## REQUIRED ACTION
For this exercise, copy all the data exactly and include none of the pictures.

## Entries taken from a collection
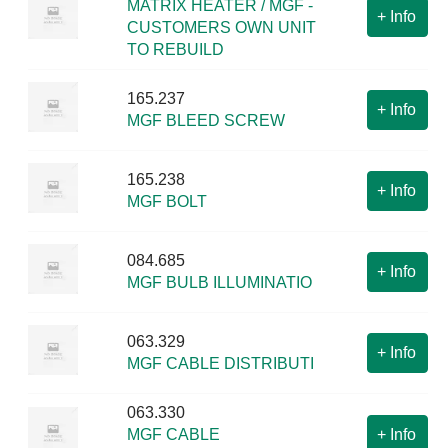
MATRIX HEATER / MGF -
+
Info
CUSTOMERS OWN UNIT
TO REBUILD
165.237
+
Info
MGF BLEED SCREW
165.238
+
Info
MGF BOLT
084.685
+
Info
MGF BULB ILLUMINATIO
063.329
+
Info
MGF CABLE DISTRIBUTI
063.330
MGF CABLE
+
Info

## TASK OUTPUT
MATRIX HEATER / MGF -
+
Info
CUSTOMERS OWN UNIT
TO REBUILD
165.237
+
Info
MGF BLEED SCREW
165.238
+
Info
MGF BOLT
084.685
+
Info
MGF BULB ILLUMINATIO
063.329
+
Info
MGF CABLE DISTRIBUTI
063.330
MGF CABLE
+
Info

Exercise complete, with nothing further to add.